Practical Guidelines for Handling Marital Conflict
Although people tried to warn us, Sam and I went into marriage believing we were not going to fight. But, let’s just say, we have definitely had our fair share of fights. Thankfully, we learned how to have “healthy fights”. Fights in and of themselves are not wrong. It is actually quite healthy to fight. When two people come together as one in marriage, they strengthen each other with their different perspectives and ideas. But, if boundaries are not respected, fighting can quickly deteriorate into an ugly mess that is damaging to the individuals and the marriage. So, in this post, I want to share with you some of the guidelines that enable Sam and I to love each other while we duke it out!
No Mean Words or Actions
This is so important. We must be kind to each other. Attacking the other person through name calling, sarcastic comments, belittling remarks, or any other kind of jab is not appropriate. It is also inappropriate to get “historical” by bringing up past or unrelated issues; use foul language; throw things; or scream at each other. If any mean words or actions happen, we call a time out.
1 Corinthians 16:14 – “Let all that you do be done in love.”
Take Time Outs if Needed
If anger and other emotions start to take over or if one of us needs time to think before continuing, we call a time out. We also call a time out if the fight is becoming unhealthy. This should not be aggressive. It is merely a realization that we need to pause. When we take time outs, we separate ourselves from each other until the person that called the time out is ready to re-engage. It is the responsibility of the person that called the time out to make sure the time out stays within a reasonable amount of time and that re-engagement happens. It is the responsibility of the person that did not call the time out to give them space and allow them to be alone. We must respect each other’s boundaries.
No subtle comments. Our rule is “if it wasn’t said, it wasn’t said”. It is messy and stressful to have to read between the lines to figure out what the other person is saying. If something needs to be said, we say it. If we are not sure it should be said, we think about it first. We do not require mind-reading. We communicate clearly using our words.
“If it wasn’t said, it wasn’t said.”
Focus on My Side of the Street
The only thing I control is my side of the street. It can be appropriate to share what I believe I see on the other person’s side of the street, but I cannot force the other person to see something. I need to be humble and look at what I can do differently. Even if I am not in the wrong this time, I have done my fair share of wrongs. It is very healthy for each person to individually get feedback from strong people regarding everything, but especially fights. Accountability is an important part of growth.

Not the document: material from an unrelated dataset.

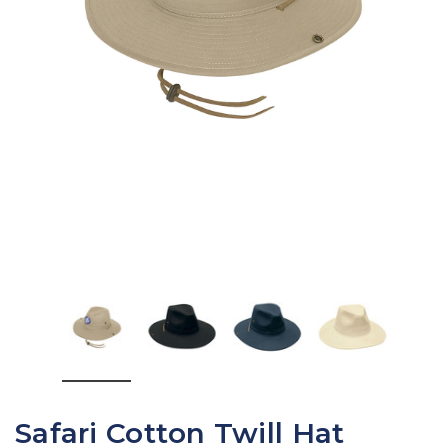
Safari Cotton Twill Hat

Make Sure it is Profitable
There is no reason to have a fight that is not profitable. Sometimes we catch ourselves going in circles, having the same fight over and over. Other times, one of us is just angry or emotional and not truly interested in a profitable discussion. Whatever the reason may be, if a fight is not profitable, we end it.
It Can Wait
We will still be married tomorrow. We can pause a fight and continue it later. This has often been necessary for us when we are having a fight at bedtime. We need sleep! But, we should not brew over it in fury until we talk again. We can set things aside and choose to love. If the fight is important, it will still be important tomorrow. If it is not important tomorrow, then we just might avoid a pointless fight!
Do not sweep things under the rug. The rug will need to be pulled up someday if we hope to have a healthy relationship. It is easier to avoid sweeping things under the rug than it is to deal with the filth down the road! If the issue causing our fight is important, we need to resolve it. Sometimes it feels easier to ignore an issue and go into what we call “pretend normal”, where we pretend everything is fine even though it is not. Sometimes it feels easier to pretend we agree so that the fight will stop. But, it is so important that we avoid this temptation and actually deal with things. Both of us need to be honest and open to changing our minds. Sometimes we agree to disagree, and that is in some cases a very healthy resolution.
Involve a Third Party
Sometimes things get to a point where we need to involve a third party, such as our pastor or a counselor, to help us resolve things. If we are not coming to a resolution or if these “healthy fight” guidelines are not being adhered to, it might be appropriate to go this route.
Please note that sometimes one party is unwilling to deal with a very serious issue, such as an addiction. If this is the case and that person is not willing to meet or get help, we encourage the one that is willing to get help for themselves so that they can grow and look at what they need to do. Our personal stability should not be dependent on someone else’s choices.
Love Each Other
Finally, and most importantly, we must choose to love each other and remind ourselves of that in the midst of conflict! We are not enemies. Sometimes we need to pause, even in the middle of an argument, and just remind each other that we love and care about each other. We are on the same team, and hopefully we have the same goal – becoming better individually and relationally.
1 Peter 4:8 – “Above all, love each other deeply, because love covers over a multitude of sins.”
Of course, we are not perfect in applying these rules. But, we have found that this is the path to healthy fights. When we follow these rules, damage is not done to the individuals or the marriage, and we are able to move forward. Even better, we are stronger when we are able to discuss things honestly and openly without hurting each other. As long as healthy guidelines are followed, fighting is actually a sign of a healthy relationship. It means we are sharing honestly and learning together.